(Stored data entries)
######
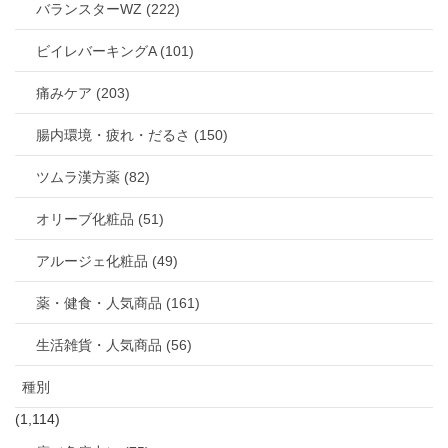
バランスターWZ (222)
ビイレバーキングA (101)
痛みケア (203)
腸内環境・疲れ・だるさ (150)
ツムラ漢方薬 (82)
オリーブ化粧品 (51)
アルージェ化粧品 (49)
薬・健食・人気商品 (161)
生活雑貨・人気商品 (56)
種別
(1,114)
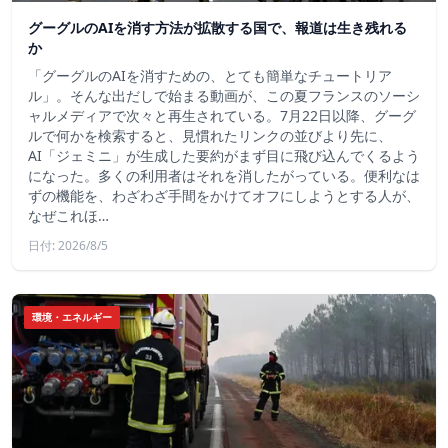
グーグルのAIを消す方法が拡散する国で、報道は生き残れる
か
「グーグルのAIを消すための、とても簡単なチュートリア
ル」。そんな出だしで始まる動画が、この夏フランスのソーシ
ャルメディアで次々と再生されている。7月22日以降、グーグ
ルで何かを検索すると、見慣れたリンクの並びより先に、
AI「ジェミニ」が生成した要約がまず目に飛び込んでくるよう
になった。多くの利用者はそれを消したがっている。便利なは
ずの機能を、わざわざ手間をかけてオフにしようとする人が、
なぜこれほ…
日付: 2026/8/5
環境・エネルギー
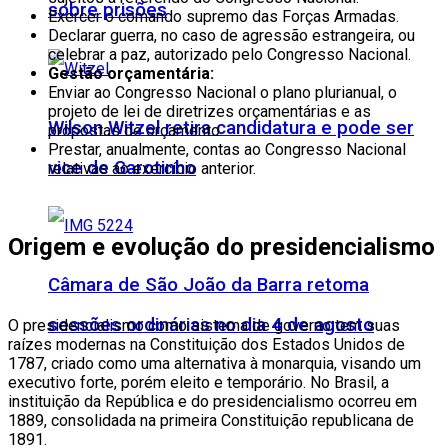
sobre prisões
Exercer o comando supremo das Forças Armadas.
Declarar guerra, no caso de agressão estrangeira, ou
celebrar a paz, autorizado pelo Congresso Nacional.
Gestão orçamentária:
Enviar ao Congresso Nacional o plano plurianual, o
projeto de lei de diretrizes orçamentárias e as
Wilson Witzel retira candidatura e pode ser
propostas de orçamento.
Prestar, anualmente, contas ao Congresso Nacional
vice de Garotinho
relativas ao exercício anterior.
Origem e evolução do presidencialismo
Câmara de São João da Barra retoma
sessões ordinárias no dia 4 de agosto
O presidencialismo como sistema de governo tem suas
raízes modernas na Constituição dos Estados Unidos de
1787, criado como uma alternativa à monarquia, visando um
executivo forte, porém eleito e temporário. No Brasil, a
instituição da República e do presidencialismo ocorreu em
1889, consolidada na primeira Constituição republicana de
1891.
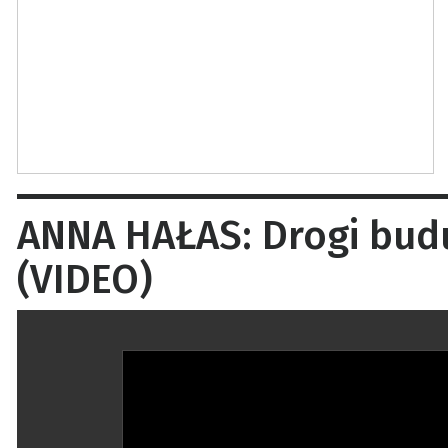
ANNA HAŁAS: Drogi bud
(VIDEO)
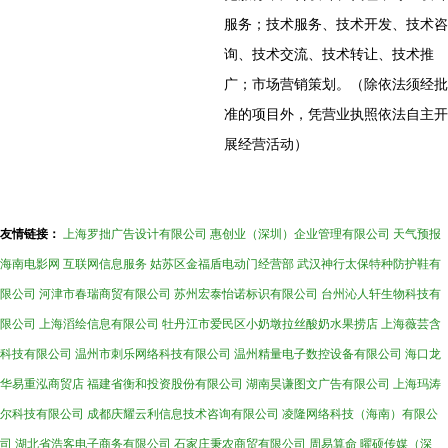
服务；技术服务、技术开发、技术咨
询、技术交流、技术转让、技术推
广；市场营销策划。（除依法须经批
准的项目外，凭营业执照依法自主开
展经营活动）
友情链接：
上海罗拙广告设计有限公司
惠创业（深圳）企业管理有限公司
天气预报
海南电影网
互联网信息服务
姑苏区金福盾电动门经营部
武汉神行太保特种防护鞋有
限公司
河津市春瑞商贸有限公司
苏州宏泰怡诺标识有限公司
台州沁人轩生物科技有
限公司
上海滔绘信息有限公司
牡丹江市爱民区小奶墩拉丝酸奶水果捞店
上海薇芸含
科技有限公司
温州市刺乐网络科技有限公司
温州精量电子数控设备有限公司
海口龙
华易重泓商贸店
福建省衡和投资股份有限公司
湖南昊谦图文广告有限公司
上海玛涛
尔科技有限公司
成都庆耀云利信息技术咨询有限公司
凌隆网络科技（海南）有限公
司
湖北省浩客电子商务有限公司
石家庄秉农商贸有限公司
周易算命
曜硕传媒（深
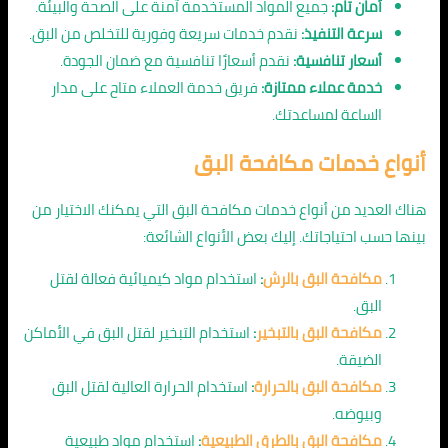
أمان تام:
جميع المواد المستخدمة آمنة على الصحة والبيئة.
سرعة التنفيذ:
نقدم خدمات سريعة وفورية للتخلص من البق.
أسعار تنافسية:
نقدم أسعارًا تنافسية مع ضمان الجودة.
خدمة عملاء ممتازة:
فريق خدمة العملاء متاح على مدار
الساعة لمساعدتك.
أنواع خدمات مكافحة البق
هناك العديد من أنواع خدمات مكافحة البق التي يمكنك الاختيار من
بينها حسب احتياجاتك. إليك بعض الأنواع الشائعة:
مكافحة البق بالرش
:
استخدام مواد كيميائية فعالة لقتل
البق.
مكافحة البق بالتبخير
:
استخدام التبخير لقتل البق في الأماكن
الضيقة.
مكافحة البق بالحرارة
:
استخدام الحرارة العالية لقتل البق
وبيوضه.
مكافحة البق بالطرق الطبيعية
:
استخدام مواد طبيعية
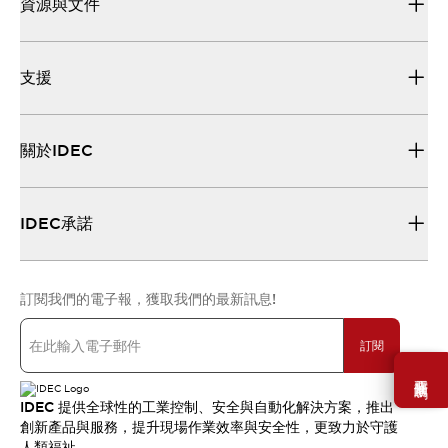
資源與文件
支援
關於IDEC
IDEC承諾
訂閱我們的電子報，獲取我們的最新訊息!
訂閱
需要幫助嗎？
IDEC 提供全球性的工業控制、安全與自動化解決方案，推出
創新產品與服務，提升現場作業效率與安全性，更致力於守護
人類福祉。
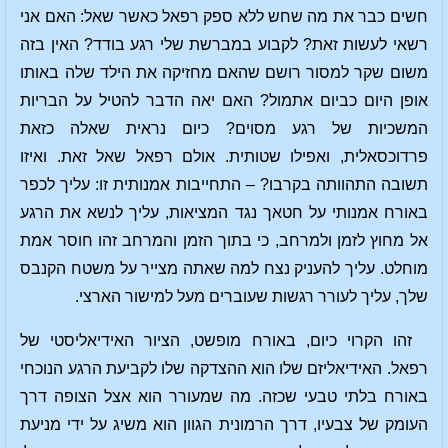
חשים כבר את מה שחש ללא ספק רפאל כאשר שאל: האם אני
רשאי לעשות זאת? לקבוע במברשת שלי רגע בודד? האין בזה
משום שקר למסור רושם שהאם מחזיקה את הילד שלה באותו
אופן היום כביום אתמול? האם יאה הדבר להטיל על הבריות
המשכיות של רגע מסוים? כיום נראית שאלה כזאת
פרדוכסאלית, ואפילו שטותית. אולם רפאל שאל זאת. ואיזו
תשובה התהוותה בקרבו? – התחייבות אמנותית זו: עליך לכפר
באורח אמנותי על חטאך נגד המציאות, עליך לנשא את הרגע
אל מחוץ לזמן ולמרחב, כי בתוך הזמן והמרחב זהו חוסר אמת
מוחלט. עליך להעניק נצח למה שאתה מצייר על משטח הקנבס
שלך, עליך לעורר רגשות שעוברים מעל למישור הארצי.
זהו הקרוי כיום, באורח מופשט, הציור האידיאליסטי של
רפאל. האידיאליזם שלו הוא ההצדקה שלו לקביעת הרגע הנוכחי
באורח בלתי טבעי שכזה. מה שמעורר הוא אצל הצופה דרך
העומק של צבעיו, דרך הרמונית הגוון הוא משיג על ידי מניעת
######
Copy out each record word for word and omit any pictures.

バランスターWZ (222)
ビイレバーキングA (101)
痛みケア (203)
腸内環境・疲れ・だるさ (150)
ツムラ漢方薬 (82)
オリーブ化粧品 (51)
アルージェ化粧品 (49)
薬・健食・人気商品 (161)
生活雑貨・人気商品 (56)
種別
(1,114)
グーグルのAIを消す方法が拡散する国で、報道は生き残れる
か
「グーグルのAIを消すための、とても簡単なチュートリア
ル」。そんな出だしで始まる動画が、この夏フランスのソーシ
ャルメディアで次々と再生されている。7月22日以降、グーグ
ルで何かを検索すると、見慣れたリンクの並びより先に、
AI「ジェミニ」が生成した要約がまず目に飛び込んでくるよう
になった。多くの利用者はそれを消したがっている。便利なは
ずの機能を、わざわざ手間をかけてオフにしようとする人が、
なぜこれほ…
日付: 2026/8/5
環境・エネルギー
sobre prisões
Exercer o comando supremo das Forças Armadas.
Declarar guerra, no caso de agressão estrangeira, ou
celebrar a paz, autorizado pelo Congresso Nacional.
Gestão orçamentária:
Enviar ao Congresso Nacional o plano plurianual, o
projeto de lei de diretrizes orçamentárias e as
Wilson Witzel retira candidatura e pode ser
propostas de orçamento.
Prestar, anualmente, contas ao Congresso Nacional
vice de Garotinho
relativas ao exercício anterior.
Origem e evolução do presidencialismo
Câmara de São João da Barra retoma
sessões ordinárias no dia 4 de agosto
O presidencialismo como sistema de governo tem suas
raízes modernas na Constituição dos Estados Unidos de
1787, criado como uma alternativa à monarquia, visando um
executivo forte, porém eleito e temporário. No Brasil, a
instituição da República e do presidencialismo ocorreu em
1889, consolidada na primeira Constituição republicana de
1891.
ANNA HAŁAS: Drogi bud
(VIDEO)
服务；技术服务、技术开发、技术咨
询、技术交流、技术转让、技术推
广；市场营销策划。（除依法须经批
准的项目外，凭营业执照依法自主开
展经营活动）
友情链接：
上海罗拙广告设计有限公司
惠创业（深圳）企业管理有限公司
天气预报
海南电影网
互联网信息服务
姑苏区金福盾电动门经营部
武汉神行太保特种防护鞋有
限公司
河津市春瑞商贸有限公司
苏州宏泰怡诺标识有限公司
台州沁人轩生物科技有
限公司
上海滔绘信息有限公司
牡丹江市爱民区小奶墩拉丝酸奶水果捞店
上海薇芸含
科技有限公司
温州市刺乐网络科技有限公司
温州精量电子数控设备有限公司
海口龙
华易重泓商贸店
福建省衡和投资股份有限公司
湖南昊谦图文广告有限公司
上海玛涛
尔科技有限公司
成都庆耀云利信息技术咨询有限公司
凌隆网络科技（海南）有限公
司
湖北省浩客电子商务有限公司
石家庄秉农商贸有限公司
周易算命
曜硕传媒（深
أمان تام:
جميع المواد المستخدمة آمنة على الصحة والبيئة.
سرعة التنفيذ:
نقدم خدمات سريعة وفورية للتخلص من البق.
أسعار تنافسية:
نقدم أسعارًا تنافسية مع ضمان الجودة.
خدمة عملاء ممتازة:
فريق خدمة العملاء متاح على مدار
الساعة لمساعدتك.
أنواع خدمات مكافحة البق
هناك العديد من أنواع خدمات مكافحة البق التي يمكنك الاختيار من
بينها حسب احتياجاتك. إليك بعض الأنواع الشائعة:
مكافحة البق بالرش
:
استخدام مواد كيميائية فعالة لقتل
البق.
مكافحة البق بالتبخير
:
استخدام التبخير لقتل البق في الأماكن
الضيقة.
مكافحة البق بالحرارة
:
استخدام الحرارة العالية لقتل البق
وبيوضه.
مكافحة البق بالطرق الطبيعية
:
استخدام مواد طبيعية
資源與文件
支援
關於IDEC
IDEC承諾
訂閱我們的電子報，獲取我們的最新訊息!
訂閱
需要幫助嗎？
IDEC 提供全球性的工業控制、安全與自動化解決方案，推出
創新產品與服務，提升現場作業效率與安全性，更致力於守護
人類福祉。
חשים כבר את מה שחש ללא ספק רפאל כאשר שאל: האם אני
רשאי לעשות זאת? לקבוע במברשת שלי רגע בודד? האין בזה
משום שקר למסור רושם שהאם מחזיקה את הילד שלה באותו
אופן היום כביום אתמול? האם יאה הדבר להטיל על הבריות
המשכיות של רגע מסוים? כיום נראית שאלה כזאת
פרדוכסאלית, ואפילו שטותית. אולם רפאל שאל זאת. ואיזו
תשובה התהוותה בקרבו? – התחייבות אמנותית זו: עליך לכפר
באורח אמנותי על חטאך נגד המציאות, עליך לנשא את הרגע
אל מחוץ לזמן ולמרחב, כי בתוך הזמן והמרחב זהו חוסר אמת
מוחלט. עליך להעניק נצח למה שאתה מצייר על משטח הקנבס
שלך, עליך לעורר רגשות שעוברים מעל למישור הארצי.
זהו הקרוי כיום, באורח מופשט, הציור האידיאליסטי של
רפאל. האידיאליזם שלו הוא ההצדקה שלו לקביעת הרגע הנוכחי
באורח בלתי טבעי שכזה. מה שמעורר הוא אצל הצופה דרך
העומק של צבעיו, דרך הרמונית הגוון הוא משיג על ידי מניעת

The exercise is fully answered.